▸ Items listed in a dataset
=== Section Start ===

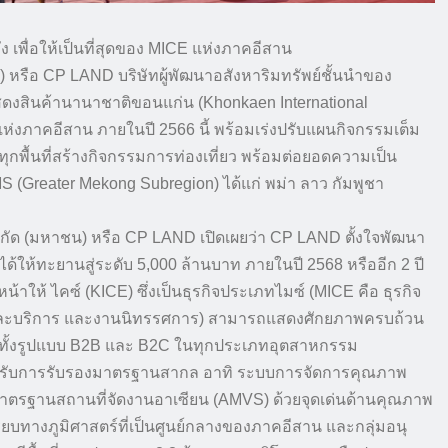
ลัง เพื่อให้เป็นที่สุดของ MICE แห่งภาคอีสาน
น) หรือ CP LAND บริษัทผู้พัฒนาอสังหาริมทรัพย์ชั้นนำของ
ะแสดงสินค้านานาชาติขอนแก่น (Khonkaen International
 แห่งภาคอีสาน ภายในปี 2566 นี้ พร้อมเร่งปรับแผนกิจกรรมเต็ม
ทุกพื้นที่สร้างกิจกรรมการท่องเที่ยว พร้อมต่อยอดความเป็น
S (Greater Mekong Subregion) ได้แก่ พม่า ลาว กัมพูชา
 จำกัด (มหาชน) หรือ CP LAND เปิดเผยว่า CP LAND ตั้งใจพัฒนา
ายได้ให้ทะยานสู่ระดับ 5,000 ล้านบาท ภายในปี 2568 หรืออีก 2 ปี
หน้าให้ ไคซ์ (KICE) ซึ่งเป็นธุรกิจประเภทไมซ์ (MICE คือ ธุรกิจ
้าและบริการ และงานนิทรรศการ) สามารถแสดงศักยภาพครบถ้วน
ซ์ทั้งรูปแบบ B2B และ B2C ในทุกประเภทอุตสาหกรรม
ะได้รับการรับรองมาตรฐานสากล อาทิ ระบบการจัดการคุณภาพ
ตรฐานสถานที่จัดงานอาเซียน (AMVS) ด้วยจุดเด่นด้านคุณภาพ
บทางภูมิศาสตร์ที่เป็นศูนย์กลางของภาคอีสาน และกลุ่มอนุ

=== Section End ===

▸ About this exercise
Your task is to restate, word for word, the line with "ะได้รับการรับรองมาตรฐานสากล อาทิ ระบบการจัดการคุณภาพ" and all lines after it, ending with the last line of the data.

▸ Response
ะได้รับการรับรองมาตรฐานสากล อาทิ ระบบการจัดการคุณภาพ
ตรฐานสถานที่จัดงานอาเซียน (AMVS) ด้วยจุดเด่นด้านคุณภาพ
บทางภูมิศาสตร์ที่เป็นศูนย์กลางของภาคอีสาน และกลุ่มอนุ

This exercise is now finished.